• Records:

----

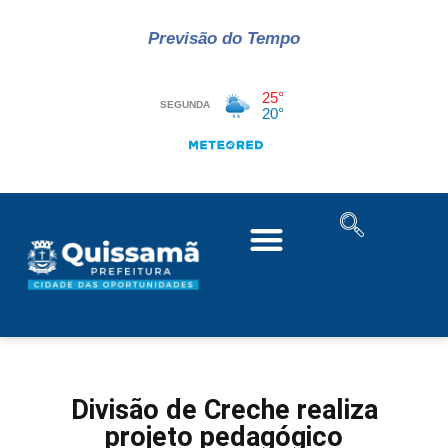
Previsão do Tempo
Divisão de Creche realiza
projeto pedagógico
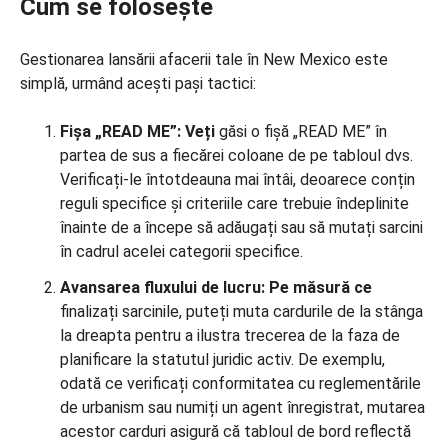
Cum se folosește
Gestionarea lansării afacerii tale în New Mexico este
simplă, urmând acești pași tactici:
Fișa „READ ME”: Veți
găsi o fișă „READ ME” în
partea de sus a fiecărei coloane de pe tabloul dvs.
Verificați-le întotdeauna mai întâi, deoarece conțin
reguli specifice și criteriile care trebuie îndeplinite
înainte de a începe să adăugați sau să mutați sarcini
în cadrul acelei categorii specifice.
Avansarea fluxului de lucru: Pe măsură ce
finalizați sarcinile, puteți muta cardurile de la stânga
la dreapta pentru a ilustra trecerea de la faza de
planificare la statutul juridic activ. De exemplu,
odată ce verificați conformitatea cu reglementările
de urbanism sau numiți un agent înregistrat, mutarea
acestor carduri asigură că tabloul de bord reflectă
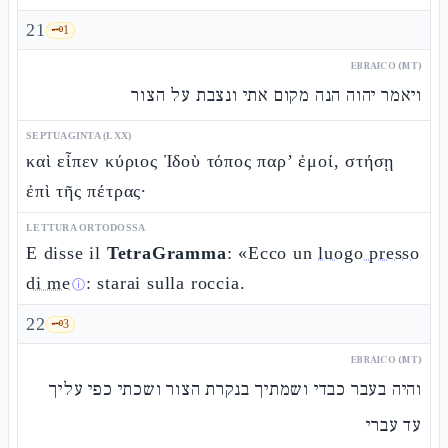
21
🗝️
1
EBRAICO (MT)
ויאמר יהוה הנה מקום אתי ונצבת על הצור
SEPTUAGINTA (LXX)
καὶ εἶπεν κύριος Ἰδοὺ τόπος παρ’ ἐμοί, στήσῃ
ἐπὶ τῆς πέτρας·
LETTURA ORTODOSSA
E disse il
TetraGramma
: «Ecco un
luogo presso
di me
: starai sulla roccia.
ⓘ
22
🗝️
3
EBRAICO (MT)
והיה בעבר כבדי ושמתיך בנקרת הצור ושכתי כפי עליך
עד עברי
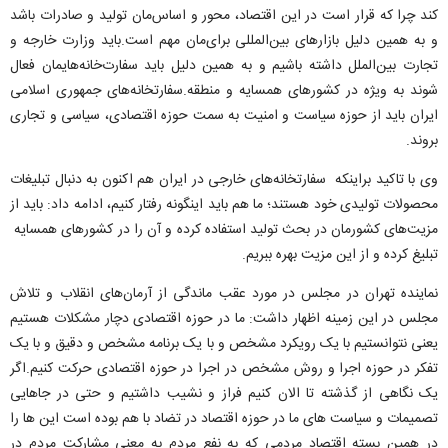
کند چرا که قرار است در این اقتصاد، محور و اساس‌مان تولید و صادرات باشد
و به همین دلیل بازارهای بین‌المللی برای‌مان مهم است.باید وزارت خارجه و
تجارت بین‌الملل داشته باشیم و به همین دلیل باید سفارت‌خانه‌هایمان فعال
شوند به ویژه در کشورهای همسایه و منطقه.سفارتخانه‌های جمهوری اسلامی
ایران باید از حوزه سیاست و امنیت به سمت حوزه اقتصادی، سیاسی و تجاری
بروند.
وی با تاکید براینکه سفارتخانه‌‌های خارجی در ایران هم اکنون به دنبال تبلیغات
محصولات تولیدی خود هستند؛ ما هم باید اینگونه رفتار کنیم، ادامه داد: باید از
مزیت‌های کشورمان در بحث تولید استفاده کرده و آن را در کشورهای همسایه
تبلیغ کرده و از این مزیت بهره ببریم.
نماینده تهران در مجلس در مورد عقب ماندگی از آرمان‌های انقلاب و تلاش
مجلس در این زمینه اظهار داشت: ما در حوزه اقتصادی دچار مشکلات هستیم
یعنی نتوانستیم با یک رویکرد مشخص و با یک برنامه مشخص و دقیق و با یک
تفکر در حوزه اجرا و روش مشخص در اجرا در حوزه اقتصادی حرکت کنیم.اگر
یک نگاهی از گذشته تا الان کنیم فراز و نشیب داشتیم و حتی در جاهایی
تصمیمات و سیاست های ما در حوزه اقتصاد در تضاد با هم بوده است این ها را
در همین بسته اقتصاد مردمی که به نفع مردم به معنی مشارکت مردم در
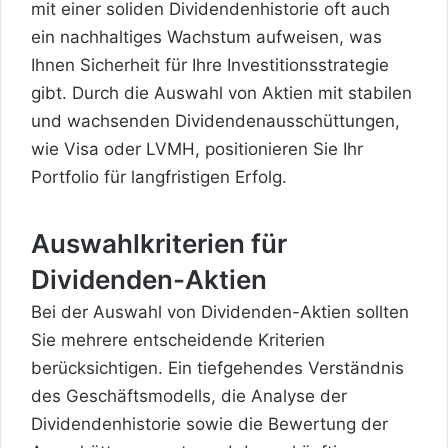
mit einer soliden Dividendenhistorie oft auch
ein nachhaltiges Wachstum aufweisen, was
Ihnen Sicherheit für Ihre Investitionsstrategie
gibt. Durch die Auswahl von Aktien mit stabilen
und wachsenden Dividendenausschüttungen,
wie Visa oder LVMH, positionieren Sie Ihr
Portfolio für langfristigen Erfolg.
Auswahlkriterien für
Dividenden-Aktien
Bei der Auswahl von Dividenden-Aktien sollten
Sie mehrere entscheidende Kriterien
berücksichtigen. Ein tiefgehendes Verständnis
des Geschäftsmodells, die Analyse der
Dividendenhistorie sowie die Bewertung der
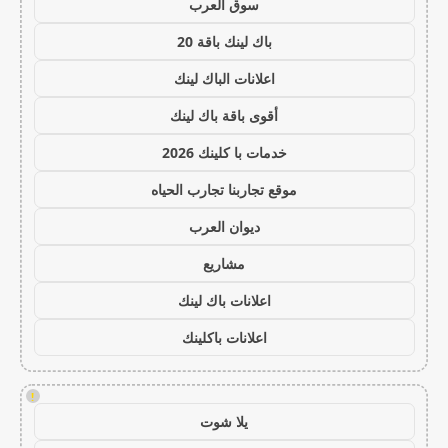
سوق العرب
باك لينك باقة 20
اعلانات الباك لينك
أقوى باقة باك لينك
خدمات با كلينك 2026
موقع تجاربنا تجارب الحياه
ديوان العرب
مشاريع
اعلانات باك لينك
اعلانات باكلينك
!
يلا شوت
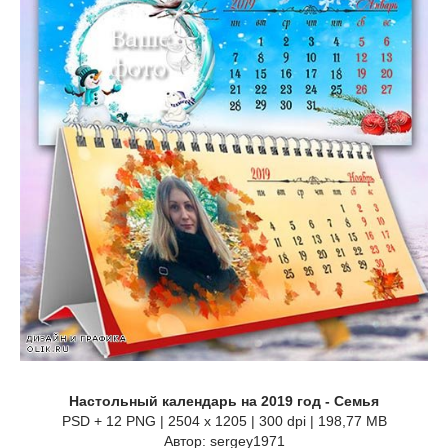
Настольный календарь на 2019 год - Семья
PSD + 12 PNG | 2504 x 1205 | 300 dpi | 198,77 MB
Автор: sergey1971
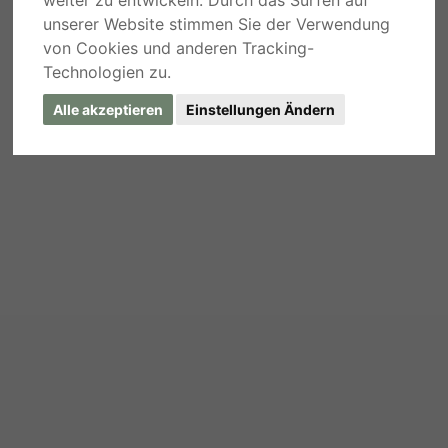
unserer Website stimmen Sie der Verwendung
von Cookies und anderen Tracking-
Technologien zu.
Alle akzeptieren
Einstellungen Ändern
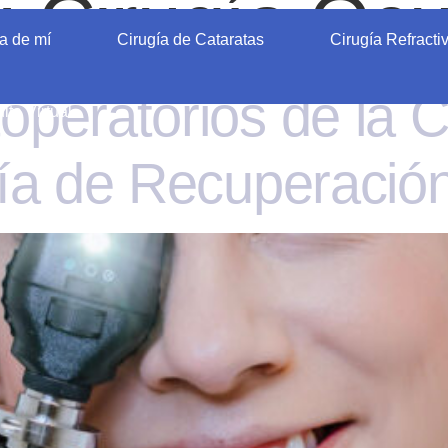
:
Cirugía Ocu
a de mí
Cirugía de Cataratas
Cirugía Refracti
peratorios de la C
lta Virtual
uía de Recuperació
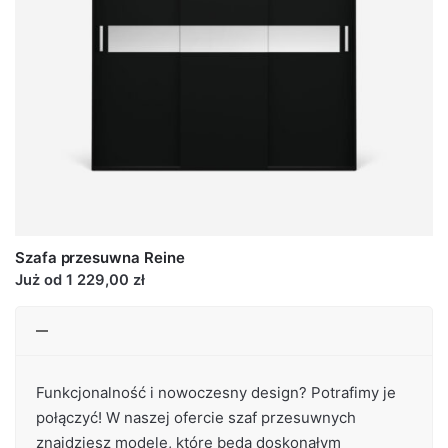
Szafa przesuwna Reine
Już od 1 229,00 zł
Funkcjonalność i nowoczesny design? Potrafimy je
połączyć! W naszej ofercie szaf przesuwnych
znajdziesz modele, które będą doskonałym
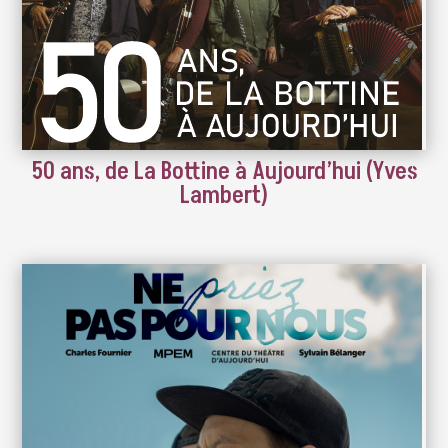
50 ans, de La Bottine à Aujourd’hui (Yves
Lambert)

----

• Exercise aim: Please copy the records above word for word, leaving out every picture.

• Finished exercise:
Previsão do Tempo
Divisão de Creche realiza
projeto pedagógico
Cum se folosește
Gestionarea lansării afacerii tale în New Mexico este
simplă, urmând acești pași tactici:
Fișa „READ ME”: Veți
găsi o fișă „READ ME” în
partea de sus a fiecărei coloane de pe tabloul dvs.
Verificați-le întotdeauna mai întâi, deoarece conțin
reguli specifice și criteriile care trebuie îndeplinite
înainte de a începe să adăugați sau să mutați sarcini
în cadrul acelei categorii specifice.
Avansarea fluxului de lucru: Pe măsură ce
finalizați sarcinile, puteți muta cardurile de la stânga
la dreapta pentru a ilustra trecerea de la faza de
planificare la statutul juridic activ. De exemplu,
odată ce verificați conformitatea cu reglementările
de urbanism sau numiți un agent înregistrat, mutarea
acestor carduri asigură că tabloul de bord reflectă
21
🗝️
1
EBRAICO (MT)
ויאמר יהוה הנה מקום אתי ונצבת על הצור
SEPTUAGINTA (LXX)
καὶ εἶπεν κύριος Ἰδοὺ τόπος παρ’ ἐμοί, στήσῃ
ἐπὶ τῆς πέτρας·
LETTURA ORTODOSSA
E disse il
TetraGramma
: «Ecco un
luogo presso
di me
: starai sulla roccia.
ⓘ
22
🗝️
3
EBRAICO (MT)
והיה בעבר כבדי ושמתיך בנקרת הצור ושכתי כפי עליך
עד עברי
کند چرا که قرار است در این اقتصاد، محور و اساس‌مان تولید و صادرات باشد
و به همین دلیل بازارهای بین‌المللی برای‌مان مهم است.باید وزارت خارجه و
تجارت بین‌الملل داشته باشیم و به همین دلیل باید سفارت‌خانه‌هایمان فعال
شوند به ویژه در کشورهای همسایه و منطقه.سفارتخانه‌های جمهوری اسلامی
ایران باید از حوزه سیاست و امنیت به سمت حوزه اقتصادی، سیاسی و تجاری
بروند.
وی با تاکید براینکه سفارتخانه‌‌های خارجی در ایران هم اکنون به دنبال تبلیغات
محصولات تولیدی خود هستند؛ ما هم باید اینگونه رفتار کنیم، ادامه داد: باید از
مزیت‌های کشورمان در بحث تولید استفاده کرده و آن را در کشورهای همسایه
تبلیغ کرده و از این مزیت بهره ببریم.
نماینده تهران در مجلس در مورد عقب ماندگی از آرمان‌های انقلاب و تلاش
مجلس در این زمینه اظهار داشت: ما در حوزه اقتصادی دچار مشکلات هستیم
یعنی نتوانستیم با یک رویکرد مشخص و با یک برنامه مشخص و دقیق و با یک
تفکر در حوزه اجرا و روش مشخص در اجرا در حوزه اقتصادی حرکت کنیم.اگر
یک نگاهی از گذشته تا الان کنیم فراز و نشیب داشتیم و حتی در جاهایی
تصمیمات و سیاست های ما در حوزه اقتصاد در تضاد با هم بوده است این ها را
در همین بسته اقتصاد مردمی که به نفع مردم به معنی مشارکت مردم در
mit einer soliden Dividendenhistorie oft auch
ein nachhaltiges Wachstum aufweisen, was
Ihnen Sicherheit für Ihre Investitionsstrategie
gibt. Durch die Auswahl von Aktien mit stabilen
und wachsenden Dividendenausschüttungen,
wie Visa oder LVMH, positionieren Sie Ihr
Portfolio für langfristigen Erfolg.
Auswahlkriterien für
Dividenden-Aktien
Bei der Auswahl von Dividenden-Aktien sollten
Sie mehrere entscheidende Kriterien
berücksichtigen. Ein tiefgehendes Verständnis
des Geschäftsmodells, die Analyse der
Dividendenhistorie sowie die Bewertung der
سوق العرب
باك لينك باقة 20
اعلانات الباك لينك
أقوى باقة باك لينك
خدمات با كلينك 2026
موقع تجاربنا تجارب الحياه
ديوان العرب
مشاريع
اعلانات باك لينك
اعلانات باكلينك
!
يلا شوت
Настольный календарь на 2019 год - Семья
PSD + 12 PNG | 2504 x 1205 | 300 dpi | 198,77 MB
Автор: sergey1971
unserer Website stimmen Sie der Verwendung
von Cookies und anderen Tracking-
Technologien zu.
Alle akzeptieren
Einstellungen Ändern
:
Cirugía Ocu
a de mí
Cirugía de Cataratas
Cirugía Refracti
peratorios de la C
lta Virtual
uía de Recuperació
Szafa przesuwna Reine
Już od 1 229,00 zł
Funkcjonalność i nowoczesny design? Potrafimy je
połączyć! W naszej ofercie szaf przesuwnych
znajdziesz modele, które będą doskonałym
50 ans, de La Bottine à Aujourd’hui (Yves
Lambert)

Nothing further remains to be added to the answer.